Task prompt:
In the data below, find every line with the string "will" and pull it out.

Provided entries:

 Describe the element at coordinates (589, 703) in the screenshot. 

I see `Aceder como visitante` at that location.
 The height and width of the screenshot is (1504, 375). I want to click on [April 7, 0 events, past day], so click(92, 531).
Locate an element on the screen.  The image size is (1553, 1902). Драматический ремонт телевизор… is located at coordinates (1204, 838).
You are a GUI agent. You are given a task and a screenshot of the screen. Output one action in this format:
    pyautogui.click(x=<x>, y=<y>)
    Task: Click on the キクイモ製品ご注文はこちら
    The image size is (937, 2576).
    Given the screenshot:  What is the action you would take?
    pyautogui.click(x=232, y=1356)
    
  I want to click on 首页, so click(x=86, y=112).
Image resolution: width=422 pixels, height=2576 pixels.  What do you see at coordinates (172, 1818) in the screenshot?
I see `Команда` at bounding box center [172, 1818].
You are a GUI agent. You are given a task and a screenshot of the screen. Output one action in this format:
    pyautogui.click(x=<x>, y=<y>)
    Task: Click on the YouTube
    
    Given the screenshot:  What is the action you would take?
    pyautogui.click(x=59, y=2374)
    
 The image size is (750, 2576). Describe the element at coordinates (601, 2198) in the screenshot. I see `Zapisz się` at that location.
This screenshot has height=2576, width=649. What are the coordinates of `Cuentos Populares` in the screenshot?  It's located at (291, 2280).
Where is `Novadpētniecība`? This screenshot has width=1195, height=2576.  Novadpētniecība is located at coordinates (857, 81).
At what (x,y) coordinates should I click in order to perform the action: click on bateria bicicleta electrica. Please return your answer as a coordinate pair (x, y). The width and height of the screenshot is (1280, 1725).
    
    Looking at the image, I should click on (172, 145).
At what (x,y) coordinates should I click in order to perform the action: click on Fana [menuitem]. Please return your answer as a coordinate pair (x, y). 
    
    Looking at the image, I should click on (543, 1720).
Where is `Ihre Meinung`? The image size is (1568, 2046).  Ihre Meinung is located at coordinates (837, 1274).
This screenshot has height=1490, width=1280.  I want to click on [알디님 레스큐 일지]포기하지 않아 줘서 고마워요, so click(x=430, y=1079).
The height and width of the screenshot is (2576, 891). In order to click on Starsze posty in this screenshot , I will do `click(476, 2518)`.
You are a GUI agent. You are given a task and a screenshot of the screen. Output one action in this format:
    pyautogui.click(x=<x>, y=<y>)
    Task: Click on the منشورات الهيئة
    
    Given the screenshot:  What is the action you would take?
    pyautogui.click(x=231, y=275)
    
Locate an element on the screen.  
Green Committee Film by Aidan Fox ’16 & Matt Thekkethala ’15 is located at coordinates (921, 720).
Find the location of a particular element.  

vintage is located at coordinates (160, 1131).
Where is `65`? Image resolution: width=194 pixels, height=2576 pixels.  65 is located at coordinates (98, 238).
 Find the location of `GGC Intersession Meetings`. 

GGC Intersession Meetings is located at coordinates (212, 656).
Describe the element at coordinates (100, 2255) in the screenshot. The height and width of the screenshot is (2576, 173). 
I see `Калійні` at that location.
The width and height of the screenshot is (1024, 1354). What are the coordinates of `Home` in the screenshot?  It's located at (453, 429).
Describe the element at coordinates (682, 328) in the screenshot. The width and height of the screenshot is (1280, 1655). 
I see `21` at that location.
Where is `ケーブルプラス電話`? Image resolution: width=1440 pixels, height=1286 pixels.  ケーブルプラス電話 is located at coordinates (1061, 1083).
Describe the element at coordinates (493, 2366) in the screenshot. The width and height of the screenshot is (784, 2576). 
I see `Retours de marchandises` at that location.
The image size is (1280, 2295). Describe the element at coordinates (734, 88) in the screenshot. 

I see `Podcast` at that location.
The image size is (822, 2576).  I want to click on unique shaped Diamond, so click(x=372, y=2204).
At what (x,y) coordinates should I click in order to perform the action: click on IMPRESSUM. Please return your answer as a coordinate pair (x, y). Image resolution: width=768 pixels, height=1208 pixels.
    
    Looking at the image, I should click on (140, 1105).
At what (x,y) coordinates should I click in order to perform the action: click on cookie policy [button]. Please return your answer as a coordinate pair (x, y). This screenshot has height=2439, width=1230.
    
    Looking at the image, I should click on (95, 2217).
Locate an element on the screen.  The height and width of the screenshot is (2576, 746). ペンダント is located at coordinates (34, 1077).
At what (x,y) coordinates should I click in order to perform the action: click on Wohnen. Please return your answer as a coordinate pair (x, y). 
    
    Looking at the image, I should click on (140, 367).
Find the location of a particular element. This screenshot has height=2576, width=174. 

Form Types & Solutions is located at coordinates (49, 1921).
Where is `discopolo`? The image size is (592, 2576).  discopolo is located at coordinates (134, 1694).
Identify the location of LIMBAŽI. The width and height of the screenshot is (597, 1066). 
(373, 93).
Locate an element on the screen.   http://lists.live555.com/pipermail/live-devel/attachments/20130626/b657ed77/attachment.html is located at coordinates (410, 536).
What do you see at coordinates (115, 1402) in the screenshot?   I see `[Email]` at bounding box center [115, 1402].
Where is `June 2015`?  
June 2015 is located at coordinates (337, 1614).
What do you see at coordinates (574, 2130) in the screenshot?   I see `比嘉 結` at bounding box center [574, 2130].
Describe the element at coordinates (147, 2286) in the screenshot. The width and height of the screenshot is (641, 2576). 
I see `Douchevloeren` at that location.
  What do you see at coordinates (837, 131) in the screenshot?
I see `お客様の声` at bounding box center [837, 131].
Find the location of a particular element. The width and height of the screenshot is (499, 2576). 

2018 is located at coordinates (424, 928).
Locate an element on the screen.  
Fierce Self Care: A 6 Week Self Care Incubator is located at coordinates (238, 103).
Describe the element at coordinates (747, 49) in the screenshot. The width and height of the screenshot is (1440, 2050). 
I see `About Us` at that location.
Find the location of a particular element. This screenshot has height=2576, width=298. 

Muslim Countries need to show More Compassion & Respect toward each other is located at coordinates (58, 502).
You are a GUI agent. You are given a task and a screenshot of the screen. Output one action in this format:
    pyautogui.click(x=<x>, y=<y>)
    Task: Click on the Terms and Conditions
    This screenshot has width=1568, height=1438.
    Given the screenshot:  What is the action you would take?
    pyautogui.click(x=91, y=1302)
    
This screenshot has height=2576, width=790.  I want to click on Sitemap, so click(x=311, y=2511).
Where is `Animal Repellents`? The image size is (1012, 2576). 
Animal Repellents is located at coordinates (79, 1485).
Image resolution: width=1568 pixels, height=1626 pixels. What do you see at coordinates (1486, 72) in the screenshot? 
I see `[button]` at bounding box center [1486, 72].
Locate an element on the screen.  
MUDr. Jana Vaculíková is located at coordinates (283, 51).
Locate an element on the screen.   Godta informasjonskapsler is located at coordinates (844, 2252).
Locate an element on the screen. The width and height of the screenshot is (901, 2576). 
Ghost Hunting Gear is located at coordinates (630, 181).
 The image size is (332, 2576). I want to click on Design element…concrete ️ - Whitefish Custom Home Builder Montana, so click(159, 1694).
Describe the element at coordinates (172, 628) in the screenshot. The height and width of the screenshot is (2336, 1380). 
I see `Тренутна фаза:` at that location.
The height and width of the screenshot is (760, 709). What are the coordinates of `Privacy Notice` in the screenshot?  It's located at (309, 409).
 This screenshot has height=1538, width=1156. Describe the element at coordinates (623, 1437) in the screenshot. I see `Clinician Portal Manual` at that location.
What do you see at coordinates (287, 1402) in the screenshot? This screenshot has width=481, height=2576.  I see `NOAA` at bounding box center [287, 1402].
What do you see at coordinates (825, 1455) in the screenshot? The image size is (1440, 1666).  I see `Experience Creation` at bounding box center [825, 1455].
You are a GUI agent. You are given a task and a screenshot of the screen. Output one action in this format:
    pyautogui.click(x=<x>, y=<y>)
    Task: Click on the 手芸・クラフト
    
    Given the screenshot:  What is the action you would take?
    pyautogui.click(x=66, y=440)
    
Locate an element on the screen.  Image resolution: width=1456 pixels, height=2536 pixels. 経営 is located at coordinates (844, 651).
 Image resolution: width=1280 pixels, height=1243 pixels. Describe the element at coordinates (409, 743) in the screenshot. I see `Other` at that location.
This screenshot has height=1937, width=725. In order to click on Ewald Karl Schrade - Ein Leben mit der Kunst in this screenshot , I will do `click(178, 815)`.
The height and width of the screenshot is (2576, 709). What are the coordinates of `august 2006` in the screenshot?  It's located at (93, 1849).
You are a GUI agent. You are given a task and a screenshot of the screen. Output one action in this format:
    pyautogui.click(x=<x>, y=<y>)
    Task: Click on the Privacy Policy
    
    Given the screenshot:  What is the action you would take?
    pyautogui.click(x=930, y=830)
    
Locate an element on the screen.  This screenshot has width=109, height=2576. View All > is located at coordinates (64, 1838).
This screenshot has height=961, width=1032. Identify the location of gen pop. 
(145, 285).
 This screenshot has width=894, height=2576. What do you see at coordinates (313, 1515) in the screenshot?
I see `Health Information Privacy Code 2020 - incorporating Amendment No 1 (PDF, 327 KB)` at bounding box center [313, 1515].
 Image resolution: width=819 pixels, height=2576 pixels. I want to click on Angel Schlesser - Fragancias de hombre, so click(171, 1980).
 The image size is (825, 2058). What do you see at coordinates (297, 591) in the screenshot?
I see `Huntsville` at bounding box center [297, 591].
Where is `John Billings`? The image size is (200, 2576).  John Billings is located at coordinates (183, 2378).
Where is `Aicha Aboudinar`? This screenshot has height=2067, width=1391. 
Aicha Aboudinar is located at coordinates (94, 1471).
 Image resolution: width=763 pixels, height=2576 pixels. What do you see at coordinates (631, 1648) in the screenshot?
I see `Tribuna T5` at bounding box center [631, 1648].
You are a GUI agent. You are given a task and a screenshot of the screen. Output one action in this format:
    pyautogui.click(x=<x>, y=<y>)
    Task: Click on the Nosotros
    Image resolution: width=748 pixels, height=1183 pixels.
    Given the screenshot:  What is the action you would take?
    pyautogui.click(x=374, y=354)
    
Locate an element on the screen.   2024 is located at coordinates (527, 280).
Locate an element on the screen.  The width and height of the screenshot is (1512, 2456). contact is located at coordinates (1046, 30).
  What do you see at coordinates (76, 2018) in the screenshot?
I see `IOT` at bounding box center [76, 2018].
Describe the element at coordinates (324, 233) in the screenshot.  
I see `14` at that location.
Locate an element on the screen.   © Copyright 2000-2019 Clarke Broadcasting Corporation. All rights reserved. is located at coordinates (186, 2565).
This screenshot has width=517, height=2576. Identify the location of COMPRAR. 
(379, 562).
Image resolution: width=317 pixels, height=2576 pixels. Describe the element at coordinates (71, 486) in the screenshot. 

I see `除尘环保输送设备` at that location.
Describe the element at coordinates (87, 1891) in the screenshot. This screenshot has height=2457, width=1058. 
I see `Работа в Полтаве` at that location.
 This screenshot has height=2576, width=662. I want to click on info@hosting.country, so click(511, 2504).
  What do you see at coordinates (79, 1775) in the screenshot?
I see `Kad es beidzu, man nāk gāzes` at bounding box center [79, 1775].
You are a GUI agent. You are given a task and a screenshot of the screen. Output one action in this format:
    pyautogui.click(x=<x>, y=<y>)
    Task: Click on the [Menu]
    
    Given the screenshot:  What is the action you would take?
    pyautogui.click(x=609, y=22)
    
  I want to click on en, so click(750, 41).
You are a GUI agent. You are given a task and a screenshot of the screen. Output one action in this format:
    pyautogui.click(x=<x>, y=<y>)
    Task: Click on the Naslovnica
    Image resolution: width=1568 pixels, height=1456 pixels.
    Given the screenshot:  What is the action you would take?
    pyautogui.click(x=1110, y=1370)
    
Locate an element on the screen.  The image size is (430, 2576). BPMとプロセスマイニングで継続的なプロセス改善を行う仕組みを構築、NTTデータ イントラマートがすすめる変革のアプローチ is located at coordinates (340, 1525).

Final answer:
The height and width of the screenshot is (2576, 891). In order to click on Starsze posty in this screenshot , I will do `click(476, 2518)`.
This screenshot has height=1937, width=725. In order to click on Ewald Karl Schrade - Ein Leben mit der Kunst in this screenshot , I will do `click(178, 815)`.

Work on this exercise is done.